Dr. Alan Jacobs, the Clyde S. Kilby Chair Professor of English at Wheaton College, believes he might have a remedy.
Jacobs will join the Honors College in fall 2013 and present the lecture “Christian Humanism in Time of War” as a part of the Honors College Lecture Series. The lecture explores the beliefs of poet W.H. Auden, literary scholar C.S. Lewis and theologian Jacques Maritain.
The premise of the lecture is that an enriched model of Christian humanism is the greatest need in a time of global war and remodeling. This model represents a solution for moral depravity that can be found through education and Christian ideologies.
“The main thing I wanted to do was talk about the ideas that I’m thinking about and those that I think are particularly relevant to the Honors College,” Jacobs said. “These are the types of things that are relevant in the Honors College as well as the great texts programs.”

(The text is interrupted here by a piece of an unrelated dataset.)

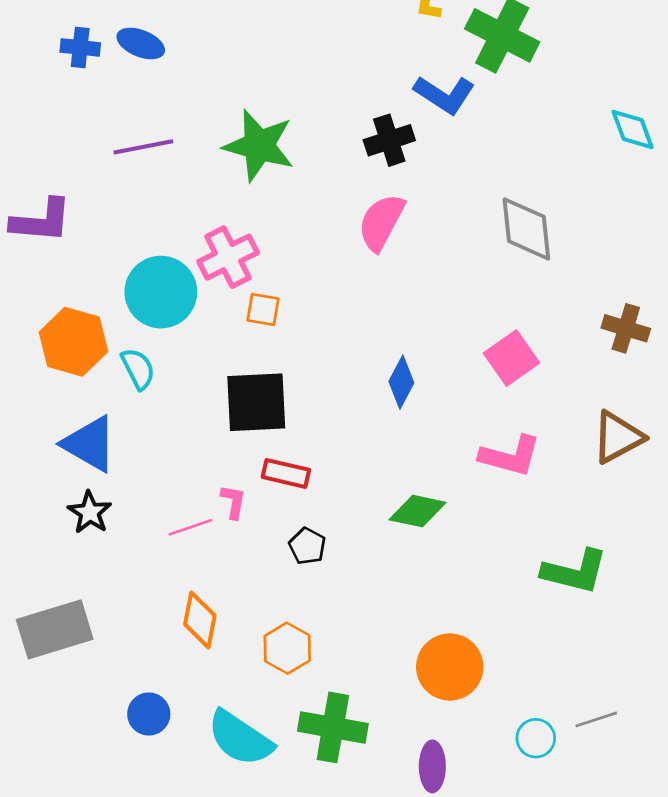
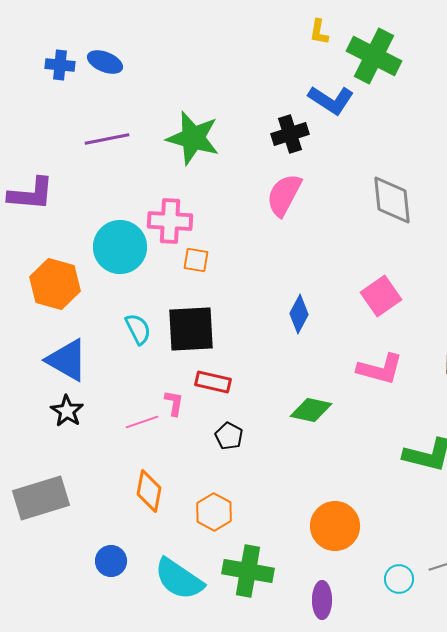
pink cross: (228, 257) -> (170, 221), turned 30
cyan semicircle: (138, 369) -> (138, 329), moved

Jacobs will teach in the Great Texts program, as well as a higher level theology and literary theory class. Jacobs said one of the reasons he is excited to come to Baylor and teach in the Honors College is the intentional interdisciplinary model that exists and the ideas it will allow him to explore.
“People who were educated in one field, and have been socialized in those fields can sometimes be blind to what opening their minds can do for them,” he said. “The idea is not to get out of business or engineering, but instead, to participate in it more creatively and more effectively. Baylor is a place where people are thinking about things and a place where these ideas get a good hearing.”
These skills, Jacobs said, are something that hold value in any walk of life, but is something that our own discipline can stop us from exploring.
“I think Baylor is one of the few institutions that is trying to think about this whole business of what meaningful Christian debate and how we can do it in a way that is sophisticated and not redundant,” he said.
“We are, after all, trying to equip ourselves to be not only good citizens, but good Christians,” Jacobs said.